CSE307 Spring 2009 Stony Brook |
Principles of Programming Languages
Annie Liu Assignment 2 |
Handout A2 Feb. 10, 2009 Due Feb. 24 |
Syntax Analysis --- Reading Rules
This assignment has three goals: (1) experiencing with parsing using a parser generator, (2) writing programs in Python and comparing the use of Python and a parser generator with what you did in Assignment 1, and (3) parsing the security policy rules for a proposed national electronic health record (EHR) service. For our assignments, we will use Python 2.6 instead of Python 3.0.

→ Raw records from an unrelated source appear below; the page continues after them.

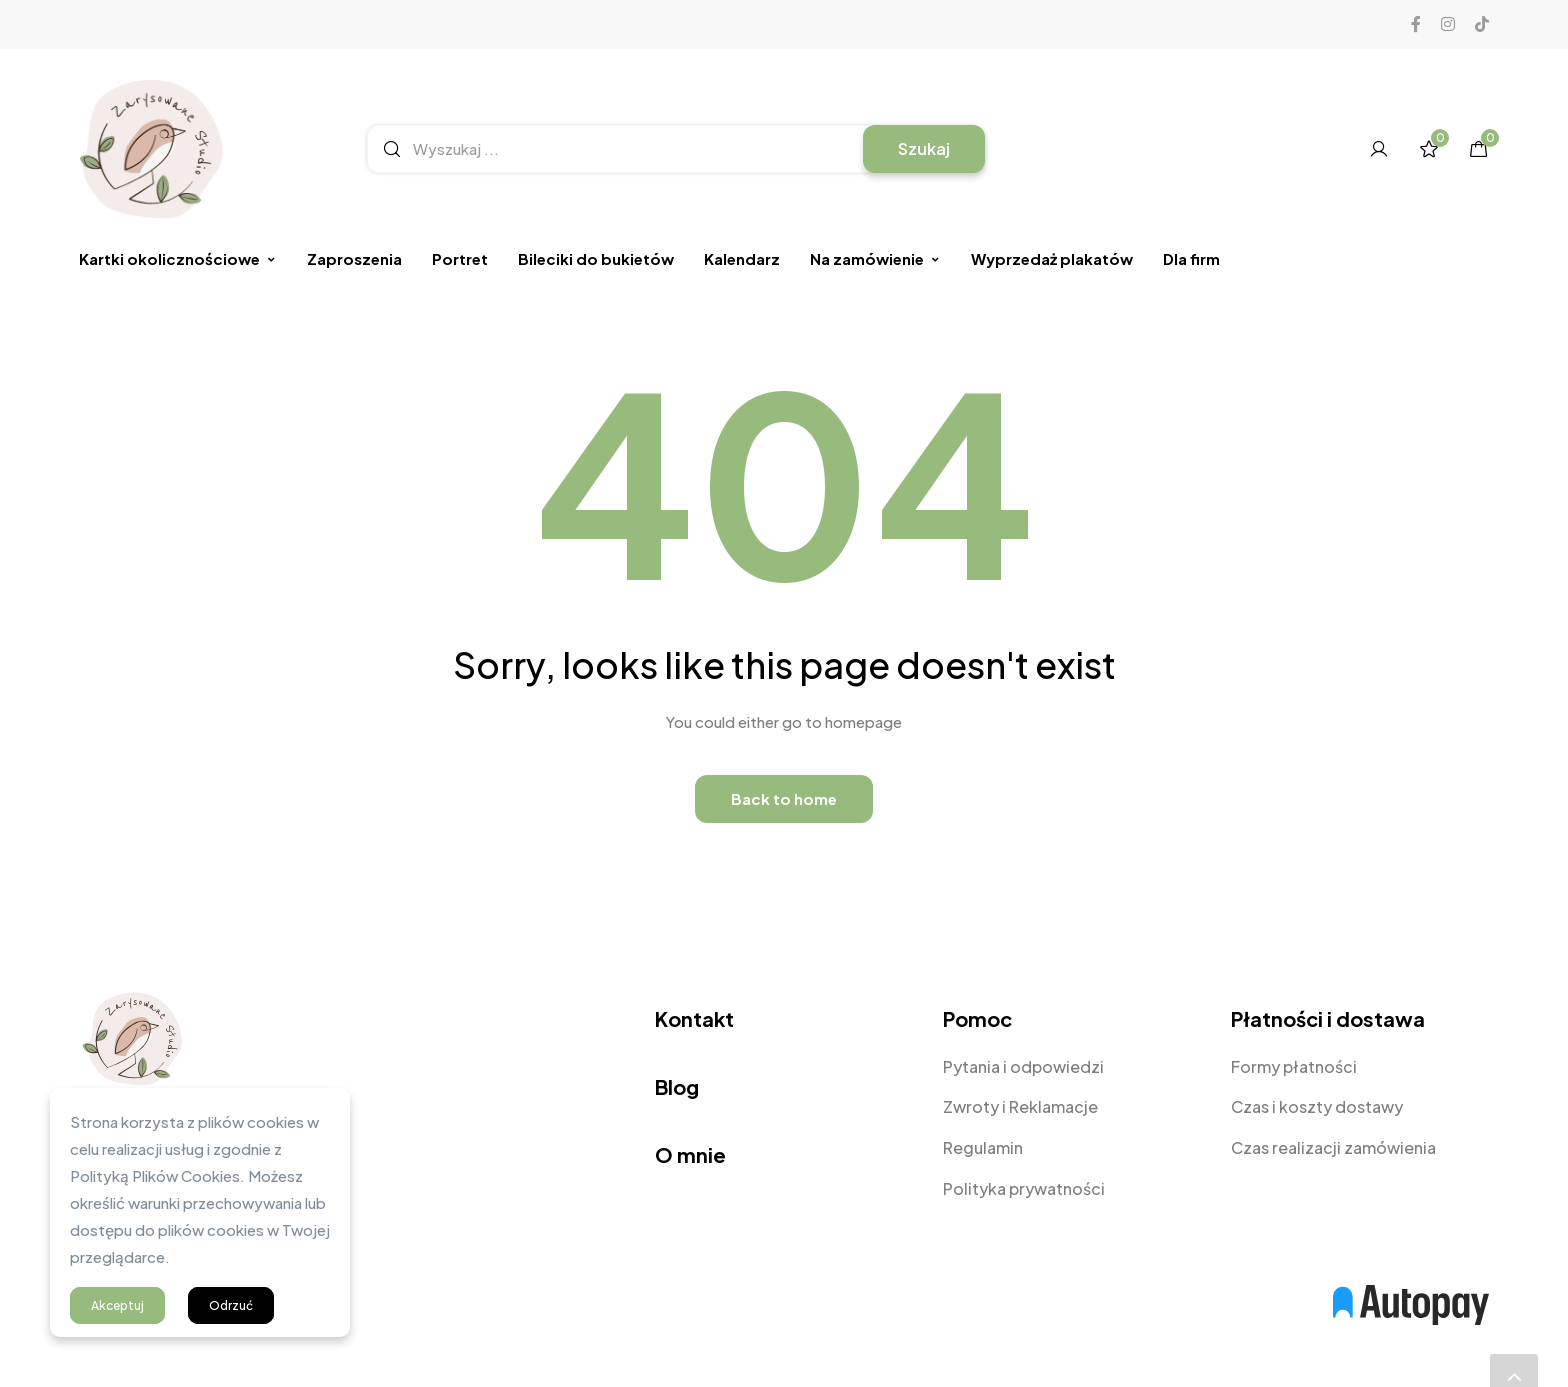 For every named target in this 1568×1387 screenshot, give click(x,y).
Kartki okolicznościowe (178, 258)
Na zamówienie (875, 258)
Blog (677, 1086)
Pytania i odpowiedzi (1023, 1066)
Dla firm (1191, 258)
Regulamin (983, 1147)
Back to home (784, 798)
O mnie (690, 1154)
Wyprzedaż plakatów (1052, 258)
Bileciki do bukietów (596, 258)
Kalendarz (742, 258)
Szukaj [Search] (924, 148)
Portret (460, 258)
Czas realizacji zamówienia (1333, 1147)
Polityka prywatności (1024, 1188)
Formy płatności (1294, 1066)
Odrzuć (231, 1305)
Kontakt (694, 1018)
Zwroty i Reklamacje (1020, 1106)
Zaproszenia (354, 258)
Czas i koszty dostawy (1317, 1106)
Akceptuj (117, 1305) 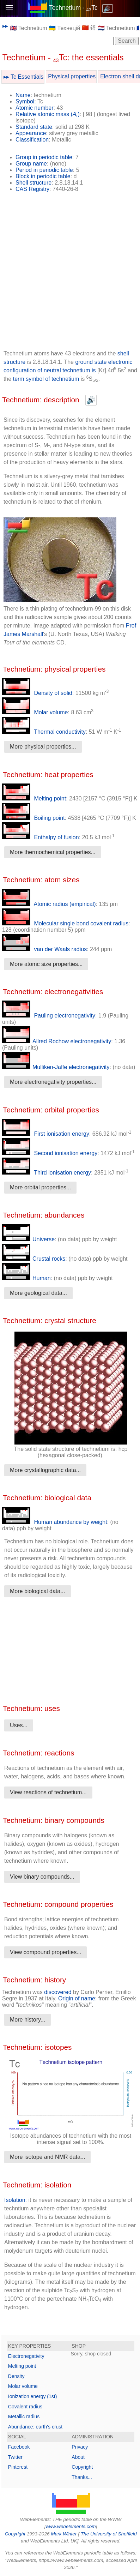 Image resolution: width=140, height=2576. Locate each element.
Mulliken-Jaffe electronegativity (55, 1067)
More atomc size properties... (46, 964)
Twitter (15, 2457)
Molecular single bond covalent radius (65, 923)
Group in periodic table (44, 157)
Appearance (31, 133)
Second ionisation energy (49, 1153)
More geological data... (38, 1293)
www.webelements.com (70, 2526)
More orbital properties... (40, 1187)
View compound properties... (45, 1952)
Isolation (14, 2200)
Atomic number (35, 108)
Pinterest (18, 2467)
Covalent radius (25, 2406)
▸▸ (5, 26)
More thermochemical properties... (53, 852)
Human (26, 1278)
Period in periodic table (44, 170)
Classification (32, 140)
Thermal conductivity (44, 732)
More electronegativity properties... (53, 1082)
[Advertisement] (70, 274)
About (78, 2457)
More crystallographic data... (45, 1470)
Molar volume (35, 712)
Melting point (34, 798)
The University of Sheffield (109, 2533)
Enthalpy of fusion (40, 837)
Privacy (80, 2447)
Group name (31, 164)
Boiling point (33, 818)
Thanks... (82, 2477)
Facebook (19, 2447)
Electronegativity (26, 2356)
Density (16, 2376)
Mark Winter (64, 2533)
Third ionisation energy (46, 1173)
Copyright (82, 2467)
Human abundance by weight (54, 1522)
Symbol (25, 101)
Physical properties (72, 76)
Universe (28, 1239)
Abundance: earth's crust (35, 2427)
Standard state (34, 127)
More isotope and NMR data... (47, 2157)
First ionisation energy (45, 1134)
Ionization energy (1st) (32, 2396)
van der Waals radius (44, 949)
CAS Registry (32, 189)
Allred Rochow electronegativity (56, 1041)
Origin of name (76, 1998)
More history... (27, 2020)
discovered (57, 1992)
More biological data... (37, 1591)
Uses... (19, 1725)
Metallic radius (23, 2416)
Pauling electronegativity (48, 1016)
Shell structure (33, 183)
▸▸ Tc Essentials (24, 77)
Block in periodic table (43, 176)
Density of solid (37, 693)
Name (23, 95)
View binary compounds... (42, 1877)
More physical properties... (43, 747)
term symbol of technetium (47, 379)
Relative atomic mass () (48, 114)
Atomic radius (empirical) (49, 904)
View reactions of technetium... (48, 1792)
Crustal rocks (33, 1259)
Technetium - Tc (73, 7) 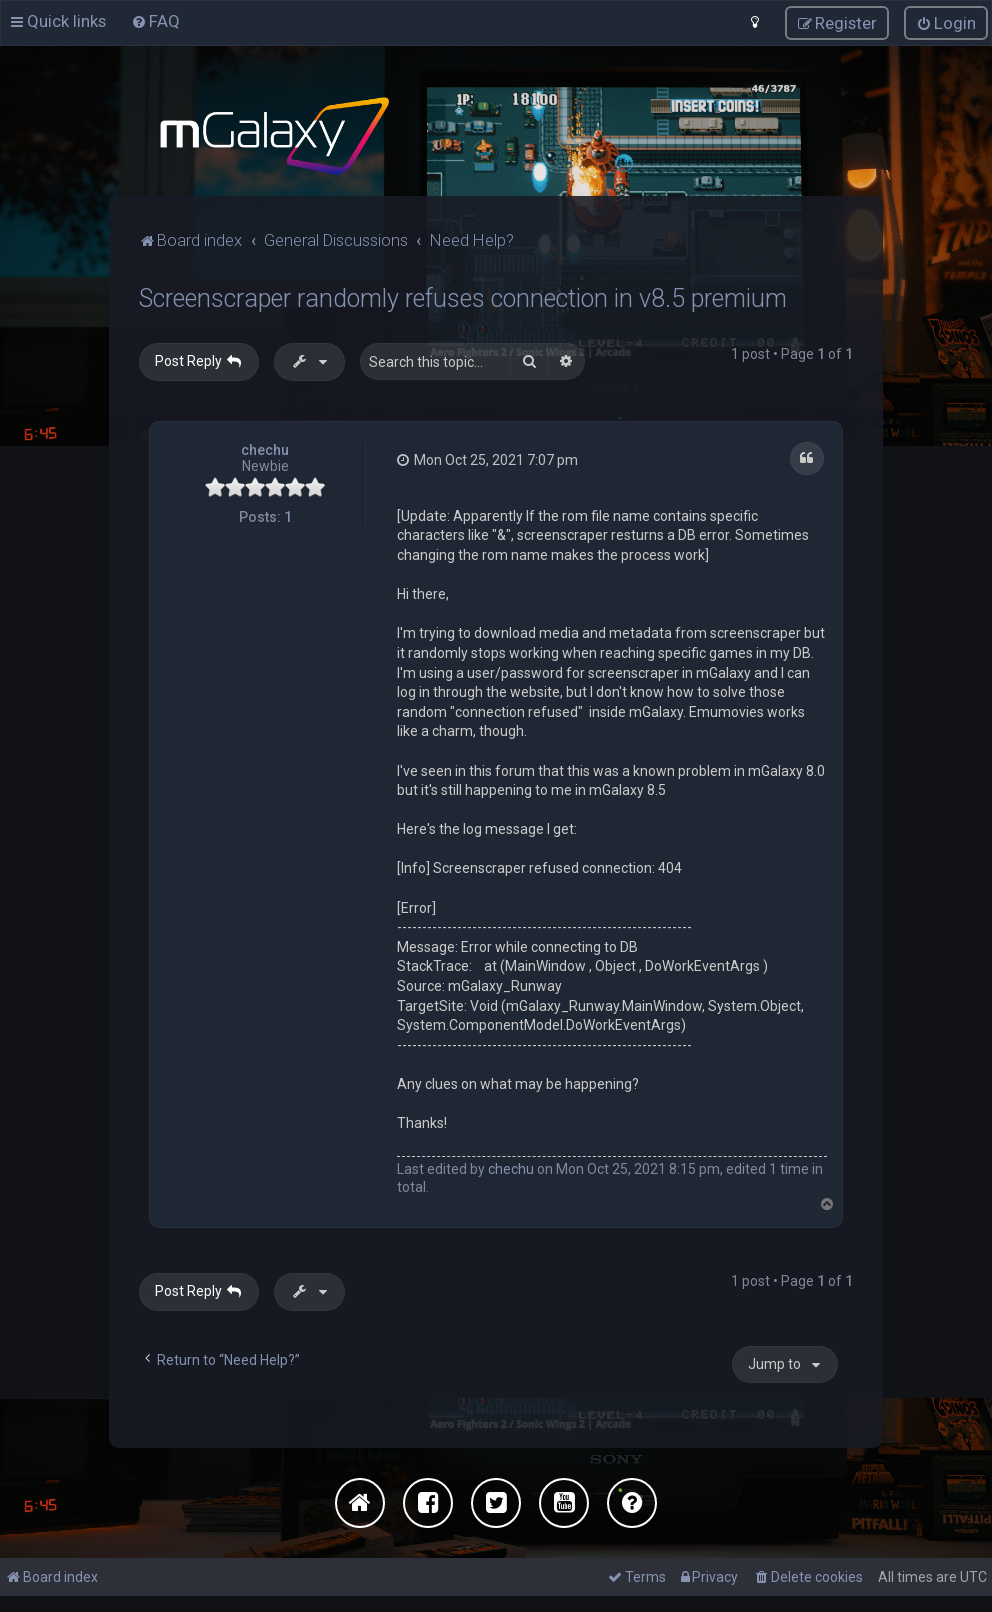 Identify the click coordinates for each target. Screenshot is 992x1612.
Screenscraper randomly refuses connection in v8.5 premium (463, 298)
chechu (265, 450)
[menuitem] (155, 21) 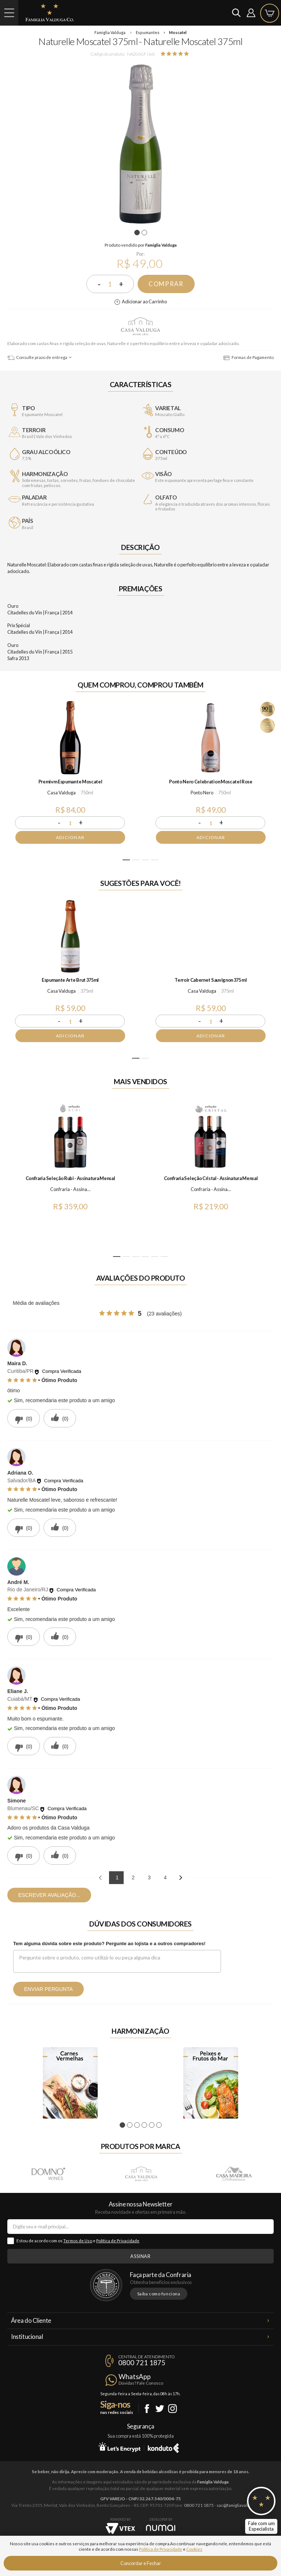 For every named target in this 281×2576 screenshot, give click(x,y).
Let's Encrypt (119, 2447)
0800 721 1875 (141, 2363)
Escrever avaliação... (49, 1895)
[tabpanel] (140, 143)
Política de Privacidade (117, 2240)
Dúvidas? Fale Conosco (141, 2383)
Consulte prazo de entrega (37, 357)
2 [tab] (145, 232)
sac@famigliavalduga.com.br (243, 2505)
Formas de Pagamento (248, 357)
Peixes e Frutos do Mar (210, 2083)
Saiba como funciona (158, 2293)
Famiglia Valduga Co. (50, 12)
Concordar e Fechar (140, 2563)
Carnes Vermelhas (70, 2083)
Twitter (159, 2408)
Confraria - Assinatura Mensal (71, 1189)
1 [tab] (138, 232)
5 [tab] (154, 1256)
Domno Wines (48, 2173)
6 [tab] (164, 1256)
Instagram (172, 2408)
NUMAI (160, 2528)
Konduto (163, 2447)
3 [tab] (135, 1256)
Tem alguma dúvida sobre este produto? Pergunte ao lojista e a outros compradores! (109, 1943)
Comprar (166, 284)
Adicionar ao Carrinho (144, 301)
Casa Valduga (140, 326)
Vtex (120, 2528)
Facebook (146, 2408)
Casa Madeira (233, 2173)
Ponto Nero (202, 792)
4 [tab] (145, 1256)
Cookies (194, 2549)
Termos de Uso (77, 2240)
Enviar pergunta (48, 1989) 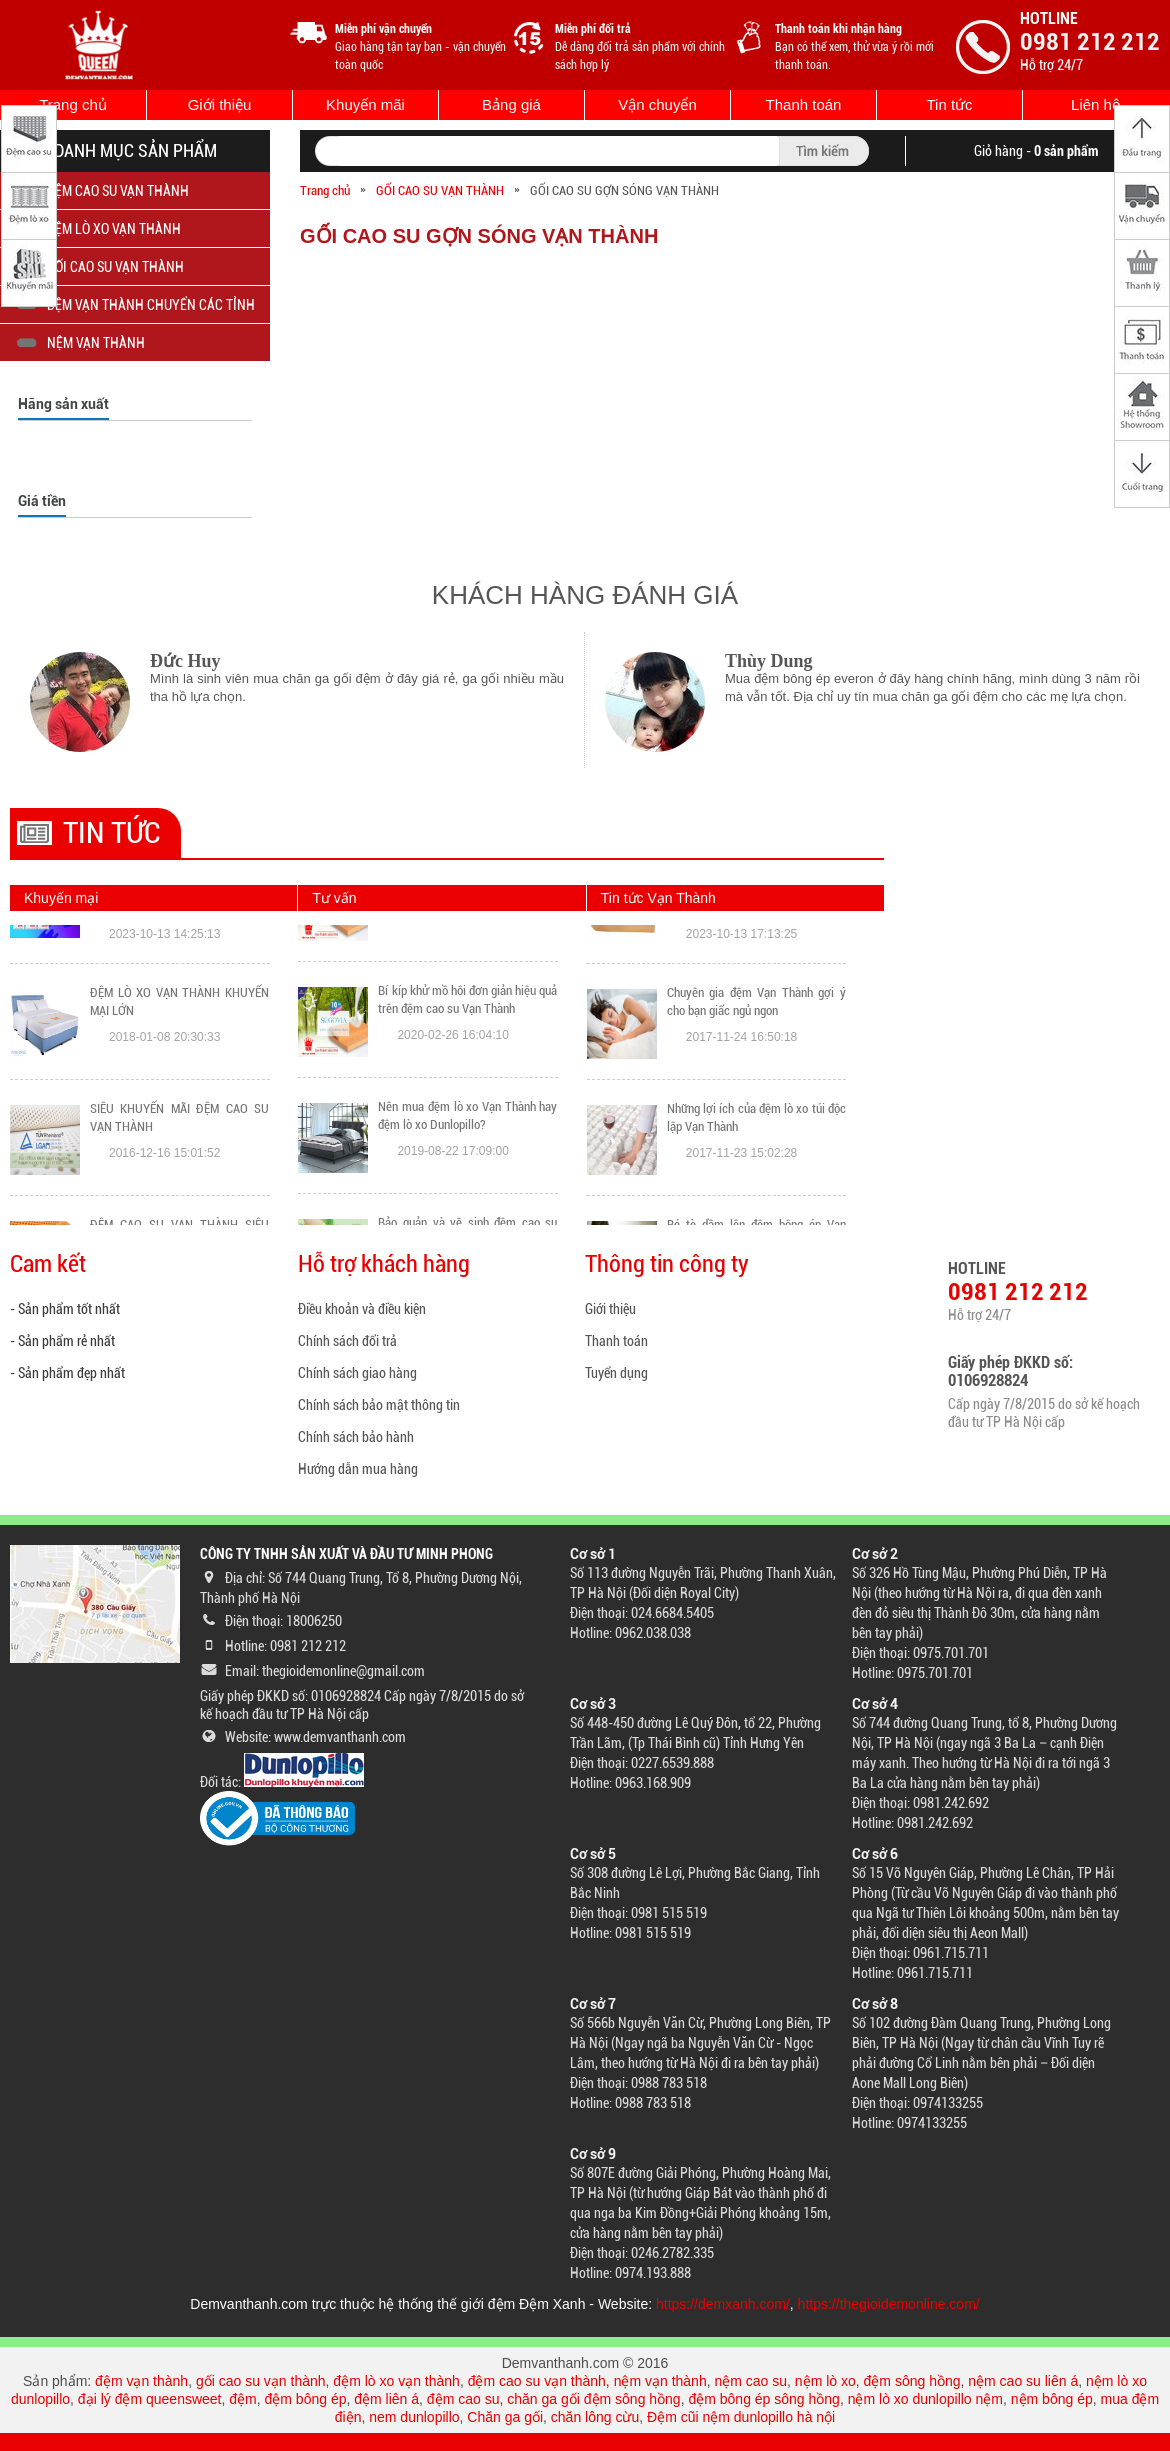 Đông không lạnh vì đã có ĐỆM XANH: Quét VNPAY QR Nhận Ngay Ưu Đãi (179, 971)
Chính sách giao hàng (357, 1373)
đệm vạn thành (141, 2381)
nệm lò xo (825, 2381)
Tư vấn (334, 898)
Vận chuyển (657, 104)
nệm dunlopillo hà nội (768, 2417)
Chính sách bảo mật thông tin (379, 1405)
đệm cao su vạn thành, (541, 2381)
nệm (989, 2399)
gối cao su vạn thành (261, 2381)
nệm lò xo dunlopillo (910, 2399)
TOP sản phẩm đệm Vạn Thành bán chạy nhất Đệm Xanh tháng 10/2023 (756, 971)
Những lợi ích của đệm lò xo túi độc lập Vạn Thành (756, 1199)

Parsing security policy rules
The EHR policy rules are in four files: spine, pds, hospital, and ra. These rules are more complicated than logic rules of the form
p0(args0) <- p1(args1), ..., pk(argsk) //P0(args0) holds if p1(args1) through pk(argsk) holdin two ways. First, a predicate
p
may be of the form
loc@iss.p
, meaning predicate p
of issuer
iss
at location loc
. Second, a hypothesis
may not only be of the form p(args)
but also be a
constraint on integers, ranges, or sets. Note that a hypothesis or
conclusion of the form p(args) is called an atom. These four
files are from Moritz Becker (slightly modified to remove a few syntax
errors); these rules are a result of his dissertation
work at Cambridge.
You may copy these four files into your working directory for this assignment.
Using a parser generator
TPG is a little
parser generator for Python. While you can get everything about it on
its homepage, you only need the file tpg.py
to run an actual parsing program.
For parsing the EHR policy rules, you can use the file ehrparse.py
, which contains a TPG
grammar and classes for representing the parsed policy rules. This
file was written by Tuncay Tekle (then cleaned up in various ways), as
part of one of my research projects at Stony Brook.
You may copy both Python files above into your working directory. Then, in another Python file, you may write
import ehrparse def count(): rules = ehrparse.parse() print 'number of rules:', len(rules)When
count()
is called, it will print the number of rules
parsed.
To show that you understand parsing and the objects built from
parsing the EHR policy, your are asked to write Python code to count
the following
1. the number of rules, as shown above;
2. the number of facts, i.e., rules that have an empty list of hypotheses;
3. the number of different predicates that appear in the conclusion atoms of rules;
4. the number of different predicates that appear in the hypothesis atoms of rules;
5. the number of remote atoms that are used in hypotheses of rules.
Programming in Python and using TPG
Write a program to do the task of reading facts as in Assignment 1, but use Python and TGP. Try to write the simplest, most clear program.
Extra credit suggestions
Here are some ideas. (1) Write items 1 to 5 using comprehensions instead of loops. (2) Built on items 3 and 4 above, sort all different predicates that appear in rules, and print the sorted list. (3) Contrast to item 5 above, count the number of different remote atoms that are used in hypotheses of rules. (4) Think of other interesting and/or useful things to analyze about the EHR policy, and do them; feel free to discuss with me. (5) Think of ways to improve the EHR grammar, and do them; again, feel free to discuss with me.
Handins
Hand in everything electronically, using Blackboard, by 5pm on the due date. Your handin should include your README file, code, test data, and anything else you have to show your work.
Grading
This assignment will be graded based on 100 points, allocated in proportion to the estimated amount of work for each part. You may do this assignment in a team of two people; the two people will receive the same points. Exceptionally well thought-out and well written work will receive appropriate extra credit. Extra credit work will be graded based on the estimated amount of extra work.